## Your objective
Reproduce the following entries verbatim, each one complete.

(Transcribed page contents)
○ ○ ○ ○

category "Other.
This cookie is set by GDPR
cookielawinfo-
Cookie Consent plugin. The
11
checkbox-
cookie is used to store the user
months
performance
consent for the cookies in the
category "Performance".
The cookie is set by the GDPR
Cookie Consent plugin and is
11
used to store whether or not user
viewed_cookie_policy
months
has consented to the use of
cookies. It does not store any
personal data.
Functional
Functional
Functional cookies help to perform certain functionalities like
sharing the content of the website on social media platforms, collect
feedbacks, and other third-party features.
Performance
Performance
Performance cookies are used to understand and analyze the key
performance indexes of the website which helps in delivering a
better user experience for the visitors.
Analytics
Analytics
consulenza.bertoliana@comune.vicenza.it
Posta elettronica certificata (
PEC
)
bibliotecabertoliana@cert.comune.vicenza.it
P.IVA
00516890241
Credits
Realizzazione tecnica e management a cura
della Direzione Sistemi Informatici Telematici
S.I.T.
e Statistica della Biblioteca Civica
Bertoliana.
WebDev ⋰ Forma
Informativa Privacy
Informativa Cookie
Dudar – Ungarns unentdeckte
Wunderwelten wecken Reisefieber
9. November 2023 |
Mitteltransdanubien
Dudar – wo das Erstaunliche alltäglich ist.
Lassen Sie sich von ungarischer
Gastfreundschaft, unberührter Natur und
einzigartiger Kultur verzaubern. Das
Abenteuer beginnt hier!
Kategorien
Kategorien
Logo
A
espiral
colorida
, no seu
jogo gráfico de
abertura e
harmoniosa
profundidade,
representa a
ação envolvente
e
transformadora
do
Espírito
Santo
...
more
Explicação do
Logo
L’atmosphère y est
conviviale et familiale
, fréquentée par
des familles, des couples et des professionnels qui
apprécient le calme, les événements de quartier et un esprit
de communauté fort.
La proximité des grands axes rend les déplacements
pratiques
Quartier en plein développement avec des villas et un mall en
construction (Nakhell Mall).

○ ○ ○ ○

## Exercise answer
category "Other.
This cookie is set by GDPR
cookielawinfo-
Cookie Consent plugin. The
11
checkbox-
cookie is used to store the user
months
performance
consent for the cookies in the
category "Performance".
The cookie is set by the GDPR
Cookie Consent plugin and is
11
used to store whether or not user
viewed_cookie_policy
months
has consented to the use of
cookies. It does not store any
personal data.
Functional
Functional
Functional cookies help to perform certain functionalities like
sharing the content of the website on social media platforms, collect
feedbacks, and other third-party features.
Performance
Performance
Performance cookies are used to understand and analyze the key
performance indexes of the website which helps in delivering a
better user experience for the visitors.
Analytics
Analytics
consulenza.bertoliana@comune.vicenza.it
Posta elettronica certificata (
PEC
)
bibliotecabertoliana@cert.comune.vicenza.it
P.IVA
00516890241
Credits
Realizzazione tecnica e management a cura
della Direzione Sistemi Informatici Telematici
S.I.T.
e Statistica della Biblioteca Civica
Bertoliana.
WebDev ⋰ Forma
Informativa Privacy
Informativa Cookie
Dudar – Ungarns unentdeckte
Wunderwelten wecken Reisefieber
9. November 2023 |
Mitteltransdanubien
Dudar – wo das Erstaunliche alltäglich ist.
Lassen Sie sich von ungarischer
Gastfreundschaft, unberührter Natur und
einzigartiger Kultur verzaubern. Das
Abenteuer beginnt hier!
Kategorien
Kategorien
Logo
A
espiral
colorida
, no seu
jogo gráfico de
abertura e
harmoniosa
profundidade,
representa a
ação envolvente
e
transformadora
do
Espírito
Santo
...
more
Explicação do
Logo
L’atmosphère y est
conviviale et familiale
, fréquentée par
des familles, des couples et des professionnels qui
apprécient le calme, les événements de quartier et un esprit
de communauté fort.
La proximité des grands axes rend les déplacements
pratiques
Quartier en plein développement avec des villas et un mall en
construction (Nakhell Mall).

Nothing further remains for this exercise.